- Born: 26 December 1944 (age 81)
- Occupation: Politician
- Title: member of the National Assembly of Seychelles
- Spouse(s): Philippe Gamatis (died c. 2007)

= Ginette Gamatis =

Ginette Gamatis (born 1944) is a Seychellois teacher and politician. From 1983 to its dissolution in 1993, she was a member of the People's Assembly of Seychelles. From 1993 to 2011, she was member of the National Assembly of Seychelles as a representative of Port Glaud. She is a member of the Seychelles People's Progressive Front, and former member of Seychelles People's United Party.

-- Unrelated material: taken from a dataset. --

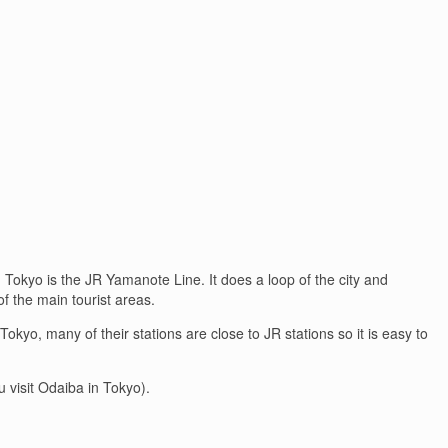
n Tokyo is the JR Yamanote Line. It does a loop of the city and
of the main tourist areas.
yo, many of their stations are close to JR stations so it is easy to
u visit Odaiba in Tokyo).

Gamatis was born on 26 December 1944. She is from Port Glaud. She became a supply teacher when she was sixteen. She took a two-course teacher training course and eventually became headmistress of her school. Gamatis left teaching and was elected to the People's Assembly of Seychelles in 1983. In 1993, she joined the Seychelles People's Progressive Front and was elected to represent Port Glaud in the National Assembly. She retired from politics in 2011.

She and her husband, Philippe Gamatis (died c. 2007), had ten children. One of their sons died in the early 2000s, at the age of 32. One of her younger brothers, Jordan Bibi (1946/1947-2020), worked as a personal assistant and translator for Bruce Greatbatch.